Now, I think we would probably agree that we don't require implementations to support sequences as long as 3,000,000,000 items, and that it's acceptable for implementations to fail to process this query.

XDM says nothing about limits. I guess we traditionally think of limits (for some reason I don't fully understand) as a conformance issue, and conformance issues are (again by tradition) tackled only the XSLT and XQuery specifications. Fair enough.

XSLT and XQuery both have sections on limits. For some reason the XSLT specification includes the statement "For sequences, the maximum number of items in a sequence [is implementation-defined" whereas the XQuery limits section says nothing on the subject.
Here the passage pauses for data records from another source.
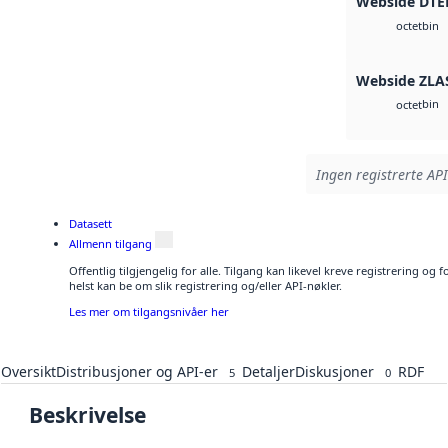
Webside DTE
bin
octet
Webside ZLA
bin
octet
Ingen registrerte API
Datasett
Allmenn tilgang
Offentlig tilgjengelig for alle. Tilgang kan likevel kreve registrering o
helst kan be om slik registrering og/eller API-nøkler.
Les mer om tilgangsnivåer her
Oversikt
Distribusjoner og API-er
Detaljer
Diskusjoner
RDF
5
0
Beskrivelse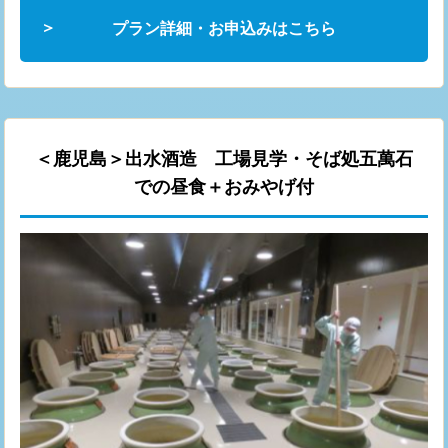
プラン詳細・お申込みはこちら
＜鹿児島＞出水酒造 工場見学・そば処五萬石
での昼食＋おみやげ付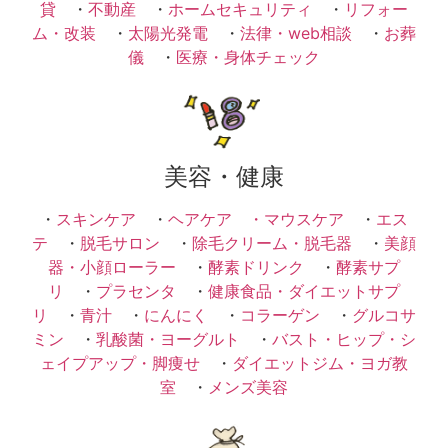
貸
・
不動産
・
ホームセキュリティ
・
リフォー
ム・改装
・
太陽光発電
・
法律・web相談
・
お葬
儀
・
医療・身体チェック
美容・健康
・
スキンケア
・
ヘアケア ・
マウスケア
・
エス
テ
・
脱毛サロン
・
除毛クリーム・脱毛器
・
美顔
器・小顔ローラー
・
酵素ドリンク
・
酵素サプ
リ
・
プラセンタ
・
健康食品・ダイエットサプ
リ
・
青汁
・
にんにく
・
コラーゲン
・
グルコサ
ミン
・
乳酸菌・ヨーグルト
・
バスト・ヒップ・シ
ェイプアップ・脚痩せ
・
ダイエットジム・ヨガ教
室
・
メンズ美容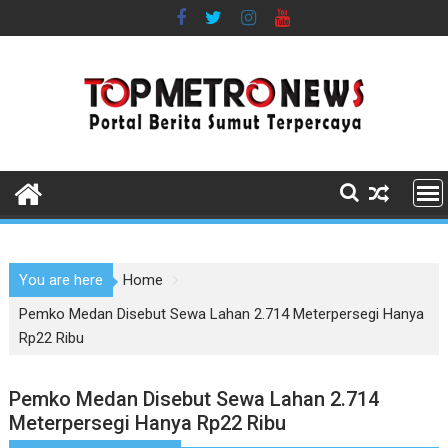
Skip
to
content
You are here
Home
Pemko Medan Disebut Sewa Lahan 2.714 Meterpersegi Hanya
Rp22 Ribu
Pemko Medan Disebut Sewa Lahan 2.714
Meterpersegi Hanya Rp22 Ribu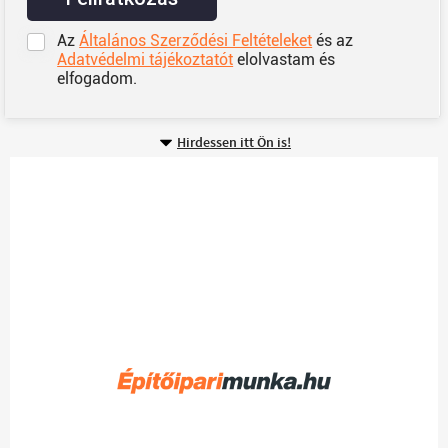
Az
Általános Szerződési Feltételeket
és az
Adatvédelmi tájékoztatót
elolvastam és
elfogadom.
Hirdessen itt Ön is!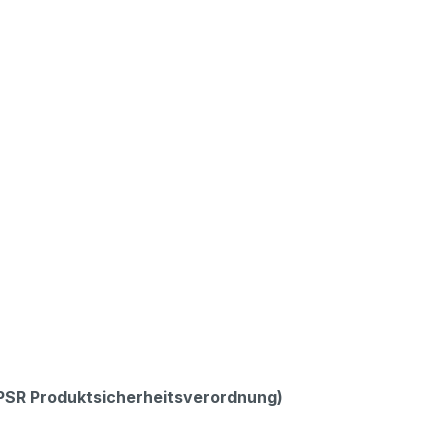
GPSR Produktsicherheitsverordnung)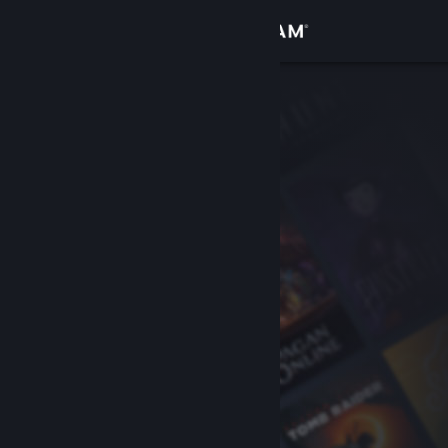
Iniciar sessão
Loja
Comunidade
Sobre
Suporte
Alterar idioma
Baixe o aplicativo móvel do Steam
Ver versão para computadores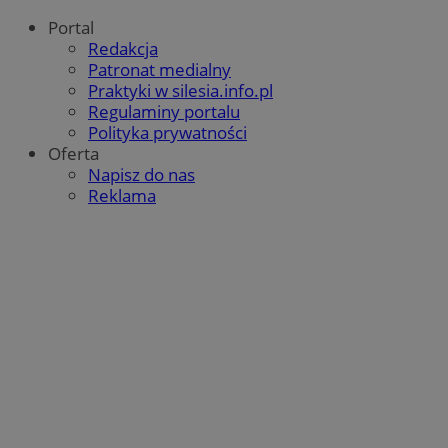
Portal
Redakcja
QeSessID
orzesze.com.pl
1 rok
Patronat medialny
Praktyki w silesia.info.pl
Regulaminy portalu
MvSessID
orzesze.com.pl
1 rok
Polityka prywatności
Oferta
Napisz do nas
Reklama
VISITOR_PRIVACY_METADATA
5 miesięcy 4
YouTube
tygodnie
.youtube.com
Google Privacy Policy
Neither specification says anything about what should happen if a limit is exceeded. There's no error code defined. That makes it difficult to make any assertion about the outcome of the test cited above. Do we want to impose a requirement that it either delivers a well-defined answer (the test as written expects the answer 0) or an error? Or do we want to allow it to return, say, 42?
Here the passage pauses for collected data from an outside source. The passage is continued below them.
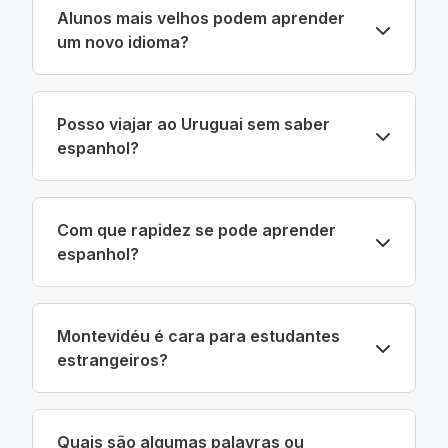
Alunos mais velhos podem aprender
um novo idioma?
Posso viajar ao Uruguai sem saber
espanhol?
Com que rapidez se pode aprender
espanhol?
Montevidéu é cara para estudantes
estrangeiros?
Quais são algumas palavras ou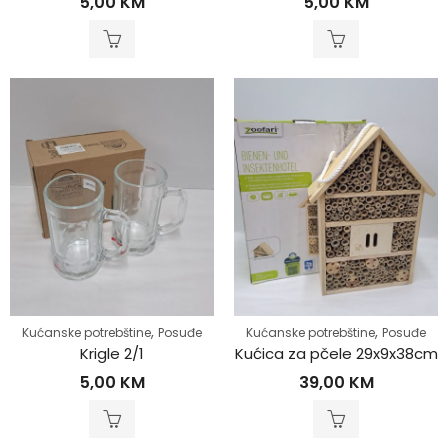
5,00
KM
5,00
KM
,
,
Kućanske potrebštine
Posuđe
Kućanske potrebštine
Posuđe
Krigle 2/1
Kućica za pčele 29x9x38cm
5,00
KM
39,00
KM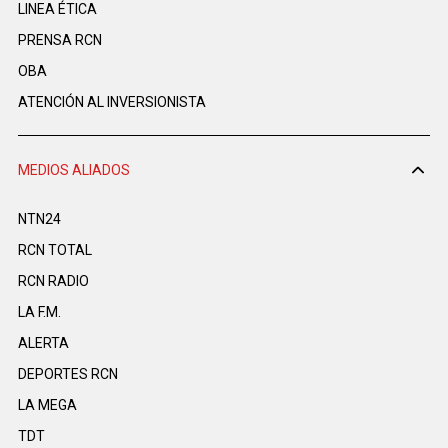
LINEA ÉTICA
PRENSA RCN
OBA
ATENCIÓN AL INVERSIONISTA
MEDIOS ALIADOS
NTN24
RCN TOTAL
RCN RADIO
LA F.M.
ALERTA
DEPORTES RCN
LA MEGA
TDT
I think my preference would be to say that "wrong answers" are not an acceptable outcome when limits are exceeded. This is what we say for integer arithmetic, for example (or at any rate, we require implementations at least to provide a mechanism which allows users to select this behaviour). I would like to say that exceeding the implementation-defined limit on the length of a sequence results in an error, and I would like to allocate an error code so that the above test can be given two alternative outcomes: the value zero, or a defined error code.
Comment 1 Andrew Eisenberg 2012-12-17 16:32:24 UTC
XQuery 3.0, in section 2.3.1, Kinds of Errors, says:

"In addition to the errors defined in this specification, an implementation may raise a dynamic error for a reason beyond the scope of this specification. For example, limitations may exist on the maximum numbers or sizes of various objects. Any such limitations, and the consequences of exceeding them, are implementation-dependent."
Comment 2 Michael Kay 2012-12-17 16:56:51 UTC
(In reply to comment #1)
> XQuery 3.0, in section 2.3.1, Kinds of Errors, says:
> 
> "In addition to the errors defined in this specification, an implementation
> may raise a dynamic error for a reason beyond the scope of this
> specification....

I think I would ask for two things.

(1) a statement that the implementation-dependent behaviour when a limit is exceeded must be an error of some kind; it is not acceptable, for example, for count(1 to 1e100) to return 42.
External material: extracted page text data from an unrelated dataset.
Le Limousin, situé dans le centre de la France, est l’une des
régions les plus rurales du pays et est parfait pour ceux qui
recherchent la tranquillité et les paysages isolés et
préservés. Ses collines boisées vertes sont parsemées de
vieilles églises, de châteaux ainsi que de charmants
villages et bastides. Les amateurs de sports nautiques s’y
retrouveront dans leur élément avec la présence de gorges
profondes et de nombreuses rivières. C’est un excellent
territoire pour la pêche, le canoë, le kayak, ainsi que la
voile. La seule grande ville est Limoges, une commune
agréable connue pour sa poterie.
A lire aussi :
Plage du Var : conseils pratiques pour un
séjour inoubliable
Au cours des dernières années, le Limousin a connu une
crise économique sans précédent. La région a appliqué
(2) an error code which is available for use to indicate that a limit has been exceeded. We should not require use of this error code (implementations might, for example fail with conditions such as "heap full") but we should encourage its use where possible, and we should use this code as a potential result of test cases that stray beyond the minimal limits.
Comment 3 Jonathan Robie 2012-12-20 23:45:30 UTC
I adopted Andrew's solution:

<quote>
In addition to the errors defined in this specification, an implementation may raise a dynamic error for a reason beyond the scope of this specification. For example, limitations may exist on the maximum numbers or sizes of various objects. An error must be raised if such a limittation is exceeded.